Мы поможем в написании ваших работ!



ЗНАЕТЕ ЛИ ВЫ?

Пограничные и внежанровые формы критики: эссе, публицистическое выступление



Этимологию французского термина «еssays» обычно связывают с именем философа и писателя Мишеля де МОНТЕНЯ (1533–1592) и переводят как «опыты». Однако это русское соответствие, связанное с именами Монтеня, Батюшкова и некоторых других мыслителей, как регулярное обозначение пограничного жанра не закрепилось: в обиход отечественной критики и публицистики это понятие вошло в форме лексического заимствования: эссе.

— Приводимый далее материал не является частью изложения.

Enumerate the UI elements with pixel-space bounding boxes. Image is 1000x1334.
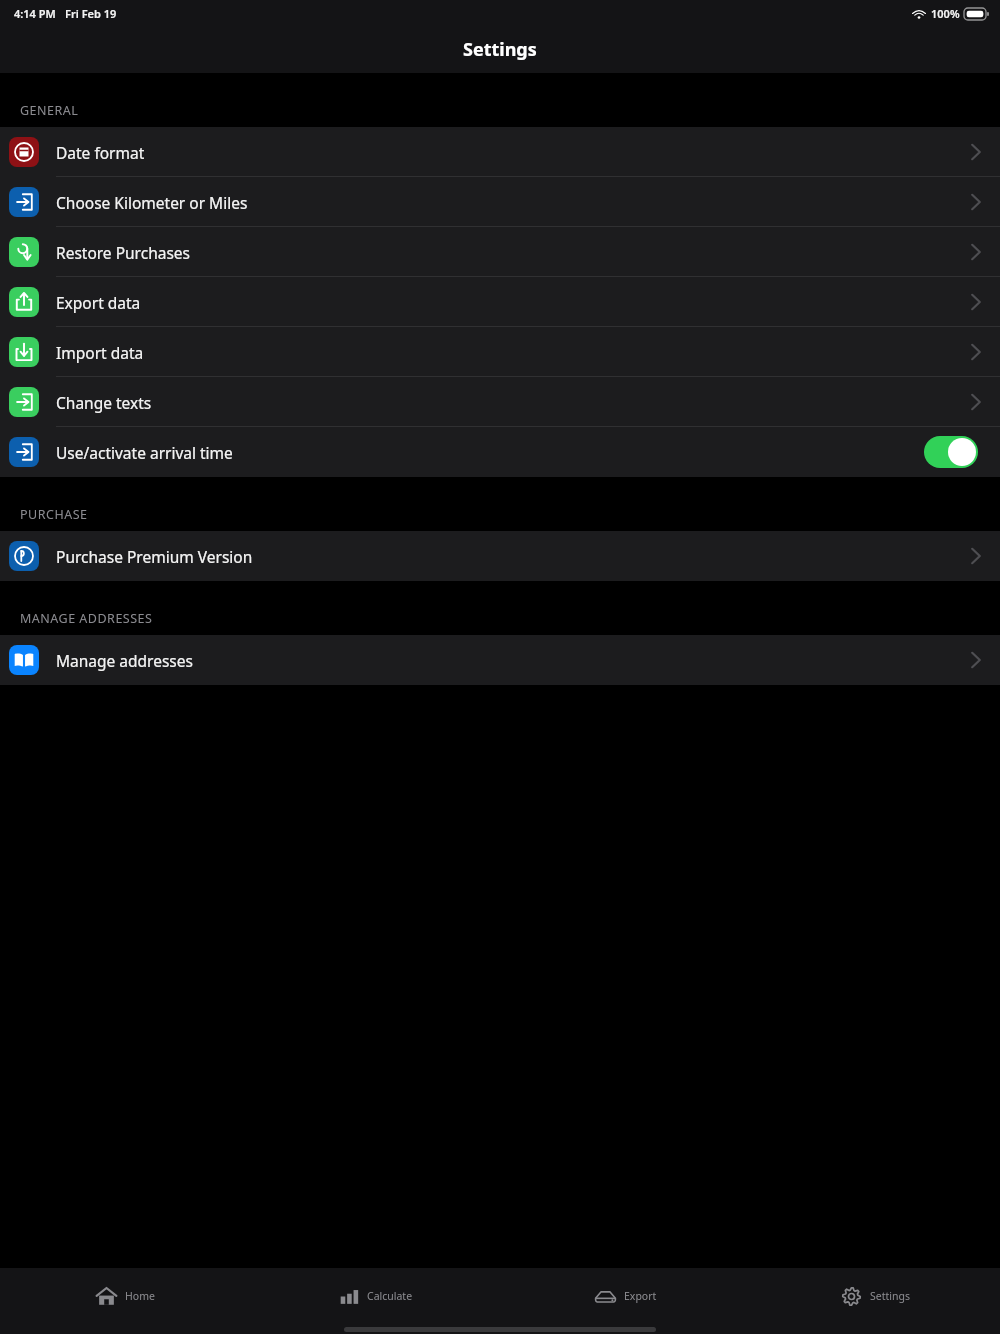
staticText: 4:14 PM — [14, 6, 56, 21]
button[interactable]: Home — [0, 1268, 250, 1324]
staticText: Export data — [56, 292, 141, 313]
button[interactable]: Arrival time toggle — [924, 436, 978, 468]
button[interactable]: Export data — [0, 277, 1000, 327]
button[interactable]: Manage addresses — [0, 635, 1000, 685]
staticText: Choose Kilometer or Miles — [56, 192, 248, 213]
staticText: Date format — [56, 142, 145, 163]
staticText: Home — [125, 1289, 155, 1303]
staticText: GENERAL — [20, 102, 79, 119]
staticText: Change texts — [56, 392, 152, 413]
staticText: Export — [624, 1289, 657, 1303]
staticText: Fri Feb 19 — [65, 6, 117, 21]
button[interactable]: Restore Purchases — [0, 227, 1000, 277]
button[interactable]: Use/activate arrival time — [0, 427, 1000, 477]
staticText: Use/activate arrival time — [56, 442, 233, 463]
button[interactable]: Choose Kilometer or Miles — [0, 177, 1000, 227]
staticText: Settings — [870, 1289, 910, 1303]
button[interactable]: Settings — [750, 1268, 1000, 1324]
staticText: Purchase Premium Version — [56, 546, 253, 567]
button[interactable]: Change texts — [0, 377, 1000, 427]
button[interactable]: Purchase Premium Version — [0, 531, 1000, 581]
staticText: Import data — [56, 342, 144, 363]
button[interactable]: Import data — [0, 327, 1000, 377]
button[interactable]: Calculate — [250, 1268, 500, 1324]
staticText: MANAGE ADDRESSES — [20, 610, 153, 627]
staticText: PURCHASE — [20, 506, 88, 523]
button[interactable]: Date format — [0, 127, 1000, 177]
staticText: Restore Purchases — [56, 242, 190, 263]
staticText: 100% — [931, 6, 960, 21]
staticText: Settings — [463, 37, 537, 62]
staticText: Manage addresses — [56, 650, 193, 671]
button[interactable]: Export — [500, 1268, 750, 1324]
staticText: Calculate — [367, 1289, 413, 1303]
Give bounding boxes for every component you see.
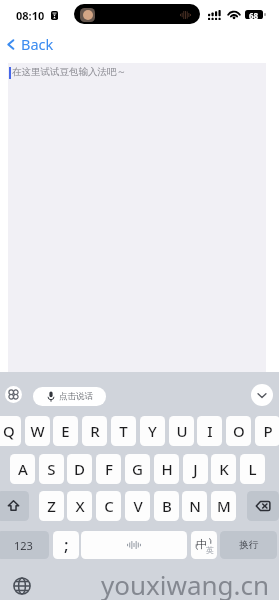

Так принято называть написанный средствами прозы свободный этюд, практически не ограниченный никакими стилевыми или содержательными требованиями. Как правило, автор в нём вольно переходит от одного предмета к другому по ассоциативному или иному принципу, не стесняя себя какими-либо обязательствами. Этот вид интеллектуальной деятельности именуют пограничным потому, что он находится на стыке различных гуманитарных дисциплин. Автор, отталкиваясь от некой художественной или этической посылки, может легко перейти к философским обобщениям, снабдить их примерами из конкретной житейской сферы, импульсивно коснуться богословских или эстетических материй, воспользоваться острóтой или афористическим мышлением, а завершить свой период неким категорическим выводом или, напротив, оборвать ход своих рассуждений на полуслове... Полная непринуждённость авторского самовыражения привлекает к себе внимание многих авторов. При этом для достижения успеха автор должен обладать нестандартным мышлением, широкой эрудицией и оригинальностью художественного вкуса. Нас же эссе интересует более всего тем, что оно имеет непосредственное отношение к критике: как правило, в нём редко обходится без заинтересованного взгляда на мир литературы.

Конечно, и перечисленные выше свойства эссе не являются догмой и автор волен выбирать любые, самые неожиданные, непредсказуемые средства. Классик австрийской литературы Роберт МУЗИЛЬ (1880–1942) по праву считается превосходным мастером эссеистики. Во втором томе его неоконченного романа «Человек без свойств» признаки прозаического повествования постепенно затушёвываются и заглушаются потоками эссеизма. Нарративное начало, наглядность изображения действительности интересует его меньше, чем затейливая и тончайшая игра со смысловыми модуляциями, рассуждениями и намёками. Прозаик прекрасно понимал, что его творческий метод отличается от стилистических манер современников (Т. и Г. Маннов, Э.М. Ремарка, С. Цвейга, Ф. Кафки, Л. Фейхтвангера и др.), и пытался сформулировать собственное авторское кредо. В эссе «О книгах Роберта Музиля» (1913) он ведёт диалогический дискурс с «геологом от литературы», под которым следует понимать принципиальных оппонентов Музиля:

«– У этого писателя нет дара наглядности.

– Не совсем так, – с улыбкой сказал я, разозлившись, – у него нет стремления к наглядности.

– Ах, будет вам! – отмахнулся геолог. – Я повидал немало писателей.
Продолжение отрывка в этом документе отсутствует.